Засим рекомендуюсь, 

   Мга за мною, мга предо мною.





   Друг, Вы меня радуете. 
И не представляете, как часто Ваши слова звучат у меня в ушах. Вы скажете, что у меня просто богатое воображение? Не так уж всё плохо. Вы, знаете, я всё прочитала внимательно фразу за фразой, а потом закрыла глаза и проговорила все Ваши слова по памяти глубоким мужским голосом. Когда я захочу, умею говорить грубым глубоким голосом. Вы знаете, я произносила очень сладко и очень нежно, задумчиво, томно, так, как, наверное, мужчины никогда и не говорят. Ну, то есть я убеждаю саму себя, что мужчины так не говорят, чтобы не оказаться когда-нибудь разочарованной. Но в глубине души всё таки надеюсь, что когда-нибудь услышу милый, сладкий голос, глубокий и призывный. Боже, как же я буду любить того парня! Как только подумаю о любви — расцеловала бы весь мир (кроме нашей классной). Пожалуйста, напишите мне, любили ли Вы когда-нибудь, и что при этом с человеком в действительности происходит. И напишите мне, целовались ли Вы уже, и как это произошло. Не подумайте, что я бестактна. Мне не интересно — хотя нет, это было бы неправда — меня интересует, скорее всего, где, когда и кого Вы целовали, только, пожалуйста, опишите мне свои ощущения и напишите, в какой шляпке была та дама. Потому что, вероятно, при поцелуях шляпа очень мешает. Как думаете, не лучше ли шапочка?
Мне хотелось бы также знать, зачем в романах пишут «...блаженно прикрыла глаза».
Ведь я тоже уже кое-что пережила, испытала некоторые вещи, что-то повидала. Но какую бы радость я ни имела, никогда глаз блаженно не закрывала. Я скорее прыгала до потолка. Закрываю глаза, когда хочу себе что-либо живо представить, когда что-нибудь заучиваю или когда мне не хочется говорить с тётками, и я представляюсь заспанной. Напишете мне обо всём этом по-подробнее?
Знаете, в книжках я об этом уже часто читала, но писатели — уроды. Когда же они, наконец перестанут, по-хорошему. Представьте себе, каково молодой девушке, которая хотела бы что-то узнать, когда она читает: «Схватил её в крепкие объятия, аж она почувствовала прилив сладкой волны блаженства, прошептал ей сумасшедшие слова, а потом...», и знаете, естественно, сам не хуже меня, что нигде и никогда не пишут, какие это были слова и что было потом. Таким образом, собственно, вся повесть теряет смысл, потому что каждый может домыслить, что захочет. Ну, а тот, кто её читал только ради окончания, перескакивая строчки, абзацы и целые страницы введений и описаний окружающего, чтобы дочитаться, наконец, до каких-то там чмоканий в щёчку, сломает ноги.

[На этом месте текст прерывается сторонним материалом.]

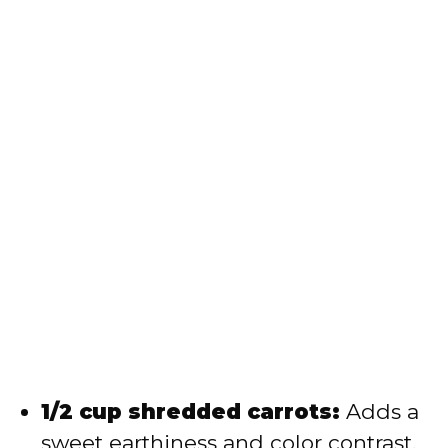
1/2 cup shredded carrots:
Adds a
sweet earthiness and color contrast.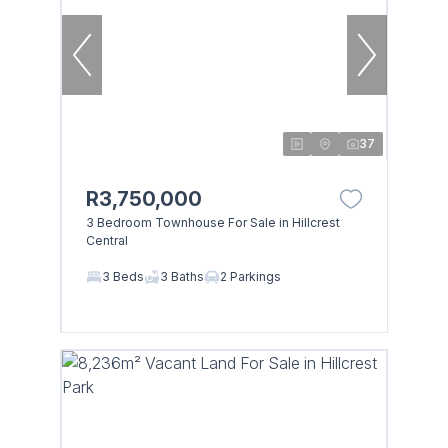
37
R3,750,000
3 Bedroom Townhouse For Sale in Hillcrest
Central
3 Beds
3 Baths
2 Parkings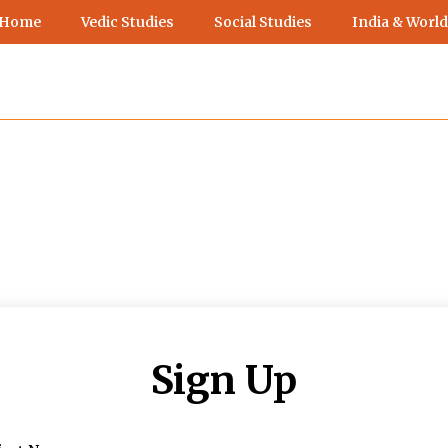
 Home
Vedic Studies
Social Studies
India & World
Sign Up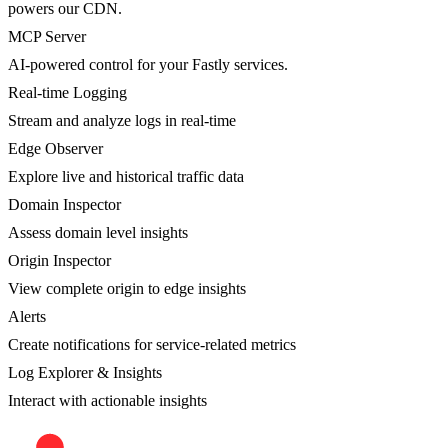
powers our CDN.
MCP Server
AI-powered control for your Fastly services.
Real-time Logging
Stream and analyze logs in real-time
Edge Observer
Explore live and historical traffic data
Domain Inspector
Assess domain level insights
Origin Inspector
View complete origin to edge insights
Alerts
Create notifications for service-related metrics
Log Explorer & Insights
Interact with actionable insights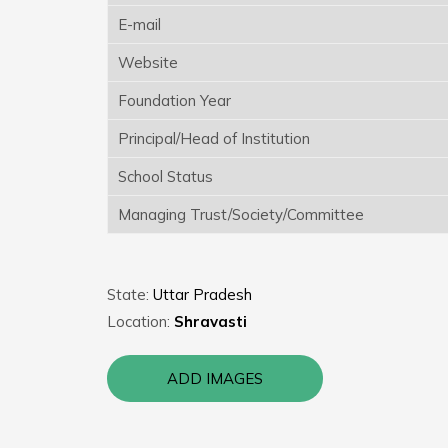
E-mail
Website
Foundation Year
Principal/Head of Institution
School Status
Managing Trust/Society/Committee
State:
Uttar Pradesh
Location:
Shravasti
ADD IMAGES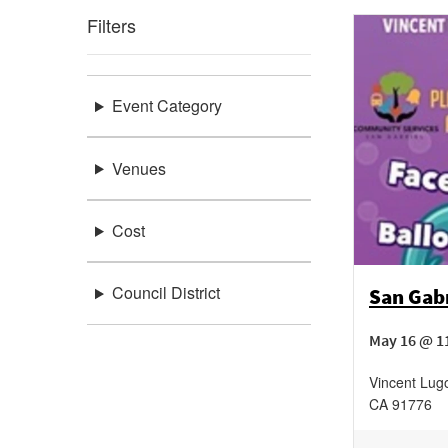
Filters
Event Category
Venues
Cost
Council District
San Gabr
May 16 @ 1
Vincent Lug
CA
91776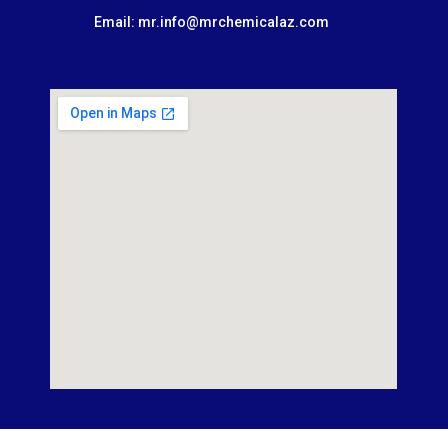
Email: mr.info@mrchemicalaz.com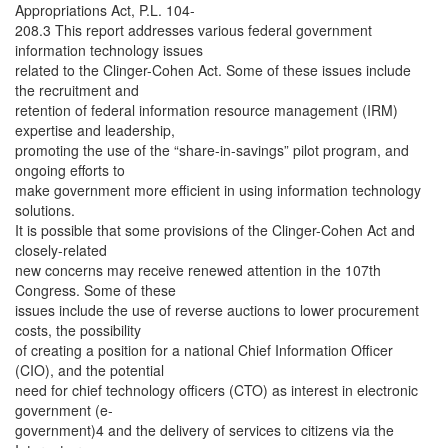
Appropriations Act, P.L. 104-
208.3 This report addresses various federal government
information technology issues
related to the Clinger-Cohen Act. Some of these issues include
the recruitment and
retention of federal information resource management (IRM)
expertise and leadership,
promoting the use of the “share-in-savings” pilot program, and
ongoing efforts to
make government more efficient in using information technology
solutions.
It is possible that some provisions of the Clinger-Cohen Act and
closely-related
new concerns may receive renewed attention in the 107th
Congress. Some of these
issues include the use of reverse auctions to lower procurement
costs, the possibility
of creating a position for a national Chief Information Officer
(CIO), and the potential
need for chief technology officers (CTO) as interest in electronic
government (e-
government)4 and the delivery of services to citizens via the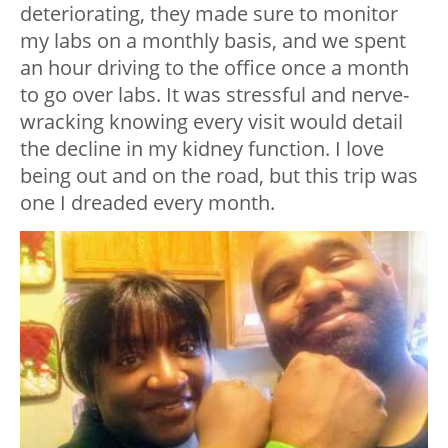
deteriorating, they made sure to monitor
my labs on a monthly basis, and we spent
an hour driving to the office once a month
to go over labs. It was stressful and nerve-
wracking knowing every visit would detail
the decline in my kidney function. I love
being out and on the road, but this trip was
one I dreaded every month.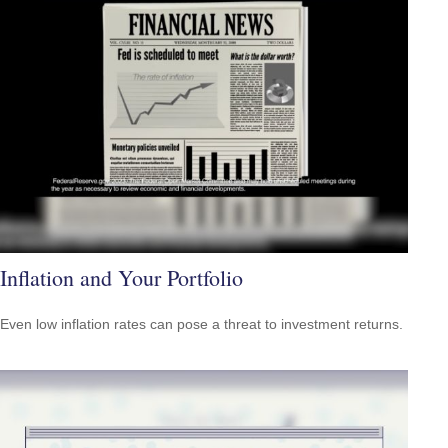
Inflation and Your Portfolio
Even low inflation rates can pose a threat to investment returns.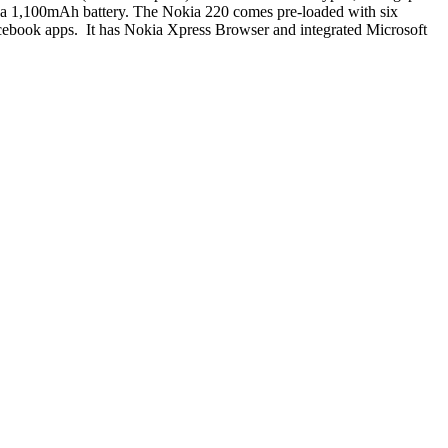
d a 1,100mAh battery. The Nokia 220 comes pre-loaded with six
cebook apps. It has Nokia Xpress Browser and integrated Microsoft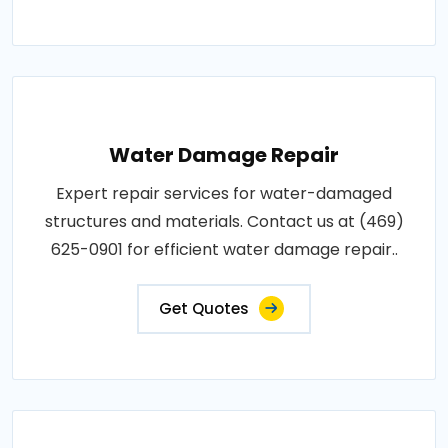
Water Damage Repair
Expert repair services for water-damaged
structures and materials. Contact us at (469)
625-0901 for efficient water damage repair..
Get Quotes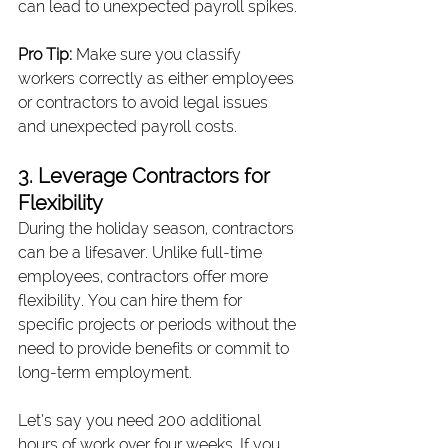
can lead to unexpected payroll spikes.
Pro Tip:
 Make sure you classify 
workers correctly as either employees 
or contractors to avoid legal issues 
and unexpected payroll costs.
3. Leverage Contractors for 
Flexibility
During the holiday season, contractors 
can be a lifesaver. Unlike full-time 
employees, contractors offer more 
flexibility. You can hire them for 
specific projects or periods without the 
need to provide benefits or commit to 
long-term employment.
Let’s say you need 200 additional 
hours of work over four weeks. If you 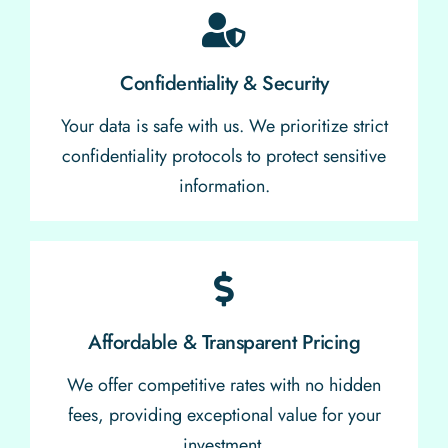
Confidentiality & Security
Your data is safe with us. We prioritize strict
confidentiality protocols to protect sensitive
information.
Affordable & Transparent Pricing
We offer competitive rates with no hidden
fees, providing exceptional value for your
investment.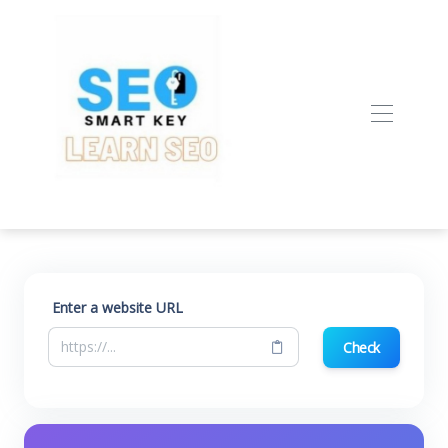
Enter a website URL
Check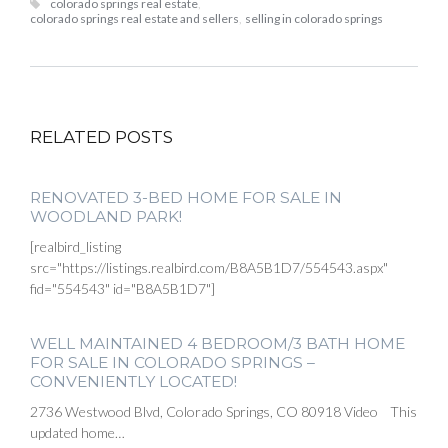
colorado springs real estate
,
colorado springs real estate and sellers
,
selling in colorado springs
RELATED POSTS
RENOVATED 3-BED HOME FOR SALE IN
WOODLAND PARK!
[realbird_listing
src="https://listings.realbird.com/B8A5B1D7/554543.aspx"
fid="554543" id="B8A5B1D7"]
WELL MAINTAINED 4 BEDROOM/3 BATH HOME
FOR SALE IN COLORADO SPRINGS –
CONVENIENTLY LOCATED!
2736 Westwood Blvd, Colorado Springs, CO 80918 Video This
updated home…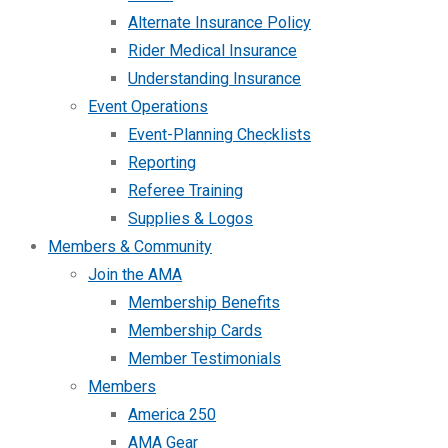
Alternate Insurance Policy
Rider Medical Insurance
Understanding Insurance
Event Operations
Event-Planning Checklists
Reporting
Referee Training
Supplies & Logos
Members & Community
Join the AMA
Membership Benefits
Membership Cards
Member Testimonials
Members
America 250
AMA Gear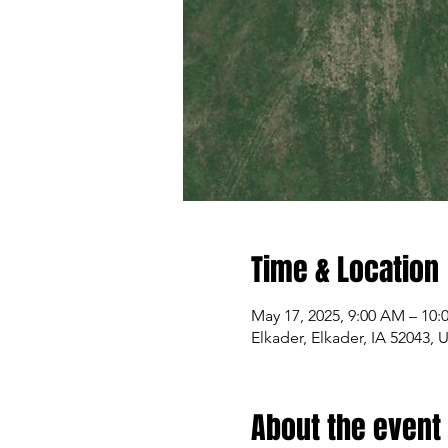
Time & Location
May 17, 2025, 9:00 AM – 10
Elkader, Elkader, IA 52043, 
About the event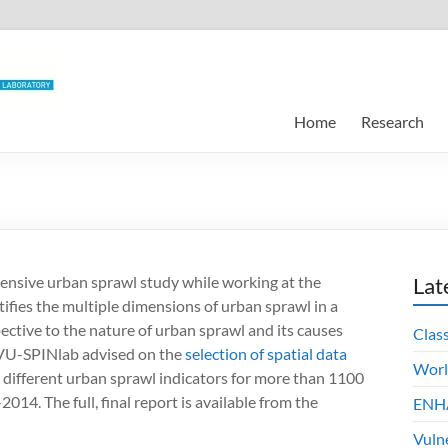
Home
Research
tensive urban sprawl study while working at the
Lat
ifies the multiple dimensions of urban sprawl in a
ctive to the nature of urban sprawl and its causes
Clas
 VU-SPINlab advised on the
selection of spatial data
Worl
ifferent urban sprawl indicators for more than 1100
14. The full, final report is available from the
ENHA
Vuln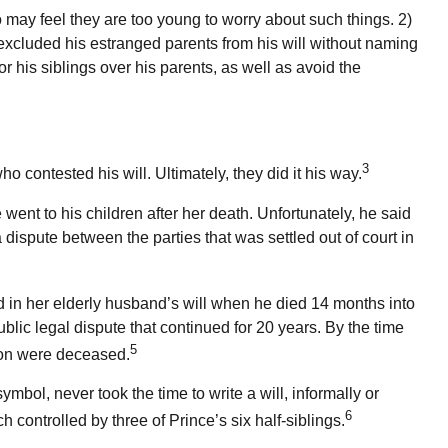
 may feel they are too young to worry about such things. 2)
y excluded his estranged parents from his will without naming
or his siblings over his parents, as well as avoid the
3
 contested his will. Ultimately, they did it his way.
 went to his children after her death. Unfortunately, he said
dispute between the parties that was settled out of court in
in her elderly husband’s will when he died 14 months into
blic legal dispute that continued for 20 years. By the time
5
 son were deceased.
bol, never took the time to write a will, informally or
6
h controlled by three of Prince’s six half-siblings.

   Так что настоятельно Вас прошу, начните аж за тем «потом», потому что «потом» как раз мне и интересно. Описываю Вам всё как есть, и что я об этом думаю. Знаете, в разговоре с Вами я никогда бы не осмелилась говорить так свободно, как сейчас пишу к Вам. Мне было бы неловко, я бы стеснялась, краснела, ещё бы и мяла носовой платок, пока не был бы весь изжёван. Когда же я пишу — совсем другое дело. Чувствую, что я способна написать Вам и такие вещи, границ которых ещё не знаю, но уже представляю; а и они меня притягивают, зовут. Мне так хочется любить, быть любимой, целоваться!... Ставлю многоточие, так как целование без многоточий — это целование, будто я целую тётю Анежку или нашего Амидора.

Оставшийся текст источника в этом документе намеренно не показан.